Originally titled “Uncle John,” the song was rejected by the owners of Chess Records because the original lyrics were “too dirty” for the white American record-buying public. In response, Diddley re-wrote the lyrics and named the song after himself. From this point forward, Diddley often put his name in his songs.

 Its lyrics are based on the traditional lullaby titled “Hush Little Baby”, and it prominently features the Bo Diddley beat that the singer made famous.

The single was a double A side if there ever was one. Bo Diddley on one side and I’m A Man on the other. It peaked at #1 on the R&B Charts in 1955. 

From Songfacts

Diddley took his longtime partner Jerome Green to play the maracas on the recording. Green’s efforts were fed through an echo chamber to get the desired effect.

The Bo Diddley riff was incorporated into many rock’n’roll songs. Examples include “Not Fade Away” (Buddy Holly), “Willie and the Hand Jive” (Johnny Otis Show), “Cannonball” (Duane Eddy), “Hey Little Girl” (Dee Clark), “I Want Candy” (Strangeloves), “Bad Blood” (Neil Sedaka), and “Faith” (George Michael).

Contrary to popular belief, this did not make the Billboard Top Singles chart, but it did hit #1 on the Rhythm and Blues chart.

Diddley’s sole Top 40 his was recorded four years later – “Say Man” – a tape of Diddley and Green swapping insults in a bar. Instruments were added in the studio, and a #20 hit was born.

Bo Diddley performed this on his Ed Sullivan Show appearance November 20, 1955. Sullivan wanted Diddley to sing “Sixteen Tons,” but Diddley played this song anyway, which didn’t go over well with the host. Diddley was never asked back.

Bo Diddley

Bo diddley bought his babe a diamond ring
If that diamond ring don’t shine
He gonna take it to a private eye
If that private eye can’t see
He’d better not take the ring from me

Bo diddley caught a nanny goat
To make his pretty baby a Sunday coat
Bo diddley caught a bear cat
To make his pretty baby a Sunday hat

Mojo come to my house, ya black cat bone
Take my baby away from home
Ugly ole mojo, where ya bin
Up your house, and gone again

Bo diddley, bo diddley have you heard?
My pretty baby said she wasn’t for it


Author: Badfinger (Max)

Power Pop fan, Baseball fan, old movie and tv show fan... and a songwriter, bass and guitar player.

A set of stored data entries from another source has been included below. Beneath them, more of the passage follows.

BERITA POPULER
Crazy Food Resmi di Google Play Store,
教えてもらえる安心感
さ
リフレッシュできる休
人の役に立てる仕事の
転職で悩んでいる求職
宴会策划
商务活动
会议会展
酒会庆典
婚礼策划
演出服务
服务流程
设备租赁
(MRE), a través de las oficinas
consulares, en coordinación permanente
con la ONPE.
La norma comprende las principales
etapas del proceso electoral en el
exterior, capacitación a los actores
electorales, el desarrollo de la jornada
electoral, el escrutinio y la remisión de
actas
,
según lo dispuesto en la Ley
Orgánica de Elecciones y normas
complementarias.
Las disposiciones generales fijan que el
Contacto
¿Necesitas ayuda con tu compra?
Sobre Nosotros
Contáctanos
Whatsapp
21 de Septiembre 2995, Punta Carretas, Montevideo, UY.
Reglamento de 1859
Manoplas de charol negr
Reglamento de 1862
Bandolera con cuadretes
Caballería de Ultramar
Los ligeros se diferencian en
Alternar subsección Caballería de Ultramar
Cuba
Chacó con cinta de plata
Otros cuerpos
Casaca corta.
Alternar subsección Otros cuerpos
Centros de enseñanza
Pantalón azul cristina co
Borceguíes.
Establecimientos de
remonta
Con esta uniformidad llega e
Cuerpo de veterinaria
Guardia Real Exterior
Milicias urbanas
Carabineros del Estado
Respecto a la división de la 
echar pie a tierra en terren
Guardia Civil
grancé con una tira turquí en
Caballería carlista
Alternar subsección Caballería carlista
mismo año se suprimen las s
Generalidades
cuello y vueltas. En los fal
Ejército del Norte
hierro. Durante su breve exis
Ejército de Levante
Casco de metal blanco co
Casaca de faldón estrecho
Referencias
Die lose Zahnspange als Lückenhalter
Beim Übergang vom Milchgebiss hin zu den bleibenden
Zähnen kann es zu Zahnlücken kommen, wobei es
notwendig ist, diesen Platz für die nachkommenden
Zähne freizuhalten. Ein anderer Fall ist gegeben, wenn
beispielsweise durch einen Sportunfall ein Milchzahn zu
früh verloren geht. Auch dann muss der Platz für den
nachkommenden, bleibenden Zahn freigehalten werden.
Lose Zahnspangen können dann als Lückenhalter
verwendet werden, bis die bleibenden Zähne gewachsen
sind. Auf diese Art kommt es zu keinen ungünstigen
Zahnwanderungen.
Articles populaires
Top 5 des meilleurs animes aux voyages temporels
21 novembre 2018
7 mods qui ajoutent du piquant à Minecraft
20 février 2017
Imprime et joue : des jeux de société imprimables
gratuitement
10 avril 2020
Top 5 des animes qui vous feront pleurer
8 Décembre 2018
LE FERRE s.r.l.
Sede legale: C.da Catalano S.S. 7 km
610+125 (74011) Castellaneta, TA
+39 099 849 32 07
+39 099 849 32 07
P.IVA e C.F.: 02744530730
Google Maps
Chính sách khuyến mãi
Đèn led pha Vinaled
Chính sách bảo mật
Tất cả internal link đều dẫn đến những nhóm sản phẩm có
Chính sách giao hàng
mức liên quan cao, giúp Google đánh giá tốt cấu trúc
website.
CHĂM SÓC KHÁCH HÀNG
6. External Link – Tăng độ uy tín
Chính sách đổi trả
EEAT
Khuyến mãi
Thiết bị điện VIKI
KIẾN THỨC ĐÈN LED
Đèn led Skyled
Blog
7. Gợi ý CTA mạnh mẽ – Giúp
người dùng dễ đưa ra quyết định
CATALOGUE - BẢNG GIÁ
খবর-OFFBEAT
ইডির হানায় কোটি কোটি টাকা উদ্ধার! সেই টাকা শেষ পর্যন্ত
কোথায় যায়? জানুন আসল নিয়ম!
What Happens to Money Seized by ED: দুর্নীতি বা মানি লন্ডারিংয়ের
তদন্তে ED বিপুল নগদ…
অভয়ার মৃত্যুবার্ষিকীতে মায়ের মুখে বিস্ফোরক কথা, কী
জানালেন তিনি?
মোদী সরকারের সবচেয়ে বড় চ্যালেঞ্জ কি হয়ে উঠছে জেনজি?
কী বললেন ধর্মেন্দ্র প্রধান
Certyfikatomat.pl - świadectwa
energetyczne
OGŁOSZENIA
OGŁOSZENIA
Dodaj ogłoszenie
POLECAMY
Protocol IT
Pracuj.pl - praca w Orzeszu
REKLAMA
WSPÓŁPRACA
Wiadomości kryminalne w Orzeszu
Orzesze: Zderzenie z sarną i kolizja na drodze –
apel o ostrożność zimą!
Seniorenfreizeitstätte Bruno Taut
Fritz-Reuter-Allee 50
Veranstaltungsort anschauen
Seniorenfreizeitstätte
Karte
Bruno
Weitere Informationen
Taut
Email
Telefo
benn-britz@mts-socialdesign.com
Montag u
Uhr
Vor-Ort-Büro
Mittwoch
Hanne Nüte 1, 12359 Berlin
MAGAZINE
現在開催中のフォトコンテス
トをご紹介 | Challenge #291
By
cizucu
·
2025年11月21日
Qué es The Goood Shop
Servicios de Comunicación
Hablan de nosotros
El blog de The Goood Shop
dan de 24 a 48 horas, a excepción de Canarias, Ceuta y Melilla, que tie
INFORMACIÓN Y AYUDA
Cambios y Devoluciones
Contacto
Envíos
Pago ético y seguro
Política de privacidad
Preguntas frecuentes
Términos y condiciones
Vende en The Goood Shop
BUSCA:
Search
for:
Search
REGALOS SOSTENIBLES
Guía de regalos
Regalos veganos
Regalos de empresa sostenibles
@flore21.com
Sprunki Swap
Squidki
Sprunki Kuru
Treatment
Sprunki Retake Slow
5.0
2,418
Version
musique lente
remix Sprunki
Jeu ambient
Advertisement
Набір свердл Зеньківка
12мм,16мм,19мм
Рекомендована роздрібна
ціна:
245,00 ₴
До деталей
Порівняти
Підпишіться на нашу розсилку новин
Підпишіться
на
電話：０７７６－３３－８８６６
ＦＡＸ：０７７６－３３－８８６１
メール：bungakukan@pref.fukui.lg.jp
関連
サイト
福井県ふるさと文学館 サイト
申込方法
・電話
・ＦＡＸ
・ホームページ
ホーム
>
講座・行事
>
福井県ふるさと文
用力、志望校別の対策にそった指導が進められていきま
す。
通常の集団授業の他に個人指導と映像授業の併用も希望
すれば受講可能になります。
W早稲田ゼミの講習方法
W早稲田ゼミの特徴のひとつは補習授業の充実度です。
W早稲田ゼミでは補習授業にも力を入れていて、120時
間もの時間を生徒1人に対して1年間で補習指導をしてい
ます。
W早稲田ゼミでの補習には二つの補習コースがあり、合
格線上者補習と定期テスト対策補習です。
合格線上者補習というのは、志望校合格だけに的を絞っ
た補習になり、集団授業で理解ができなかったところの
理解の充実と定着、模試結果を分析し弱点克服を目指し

36 thoughts on “Bo Diddley – Bo Diddley”

    1. He did…and I like his interviews in Hail Hail Rock and Roll about Chuck Berry. That lick he gave on guitar…I could play all day and never get tired of it.

      Liked by 1 person

  1. Milestone: Bo Diddley changed rock’n’roll with his Diddley beat. Many British beat groups in the sixties like The Who, The Kinks, The Yardbirds, The Pretty Things and The Rolling Stones played the hypnotic Diddley staccato.

    Liked by 3 people

    1. I envy you on that one…If he would have just come up with that rhythm and guitar lick…that would have been enough but he was so much more.

      Liked by 1 person

  2. Interesting story about a rock pioneer. Wouldn’t have ever known where he took his name from (actually I would have guessed Diddley was his real name and Bo probably short for something like Beauregard ). Also wouldn’t have guessed Ed Sullivan would have had him on back in the 50s!

    Liked by 1 person

    1. The Ed Sullivan thing surprised me also.

      The bad thing about writing these so far in advanced now…sometimes I forget which one is scheduled! I wrote this a month ago. I had to re-read it this morning lol.


    1. That rhythm is great. When I play guitar…there is not a time when I don’t go to E E E – A – E and do that rhythm…it never gets old.

      Liked by 2 people

  3. Am I right that these lyrics were taken and used in Mockingbird by James Taylor and Carly Simon? Bo Diddly makes good music. I can’t help but giggle to think of a musical act not bending to the will of the likes of Ed Sullivan. I saw Lawrence Welk the same way.

    Liked by 1 person

    1. I think they used the traditional lyrics didn’t they?
      I have mixed emotions about Sullivan. He had too much power and was way too temperamental….he did help acts…of course those same acts made him.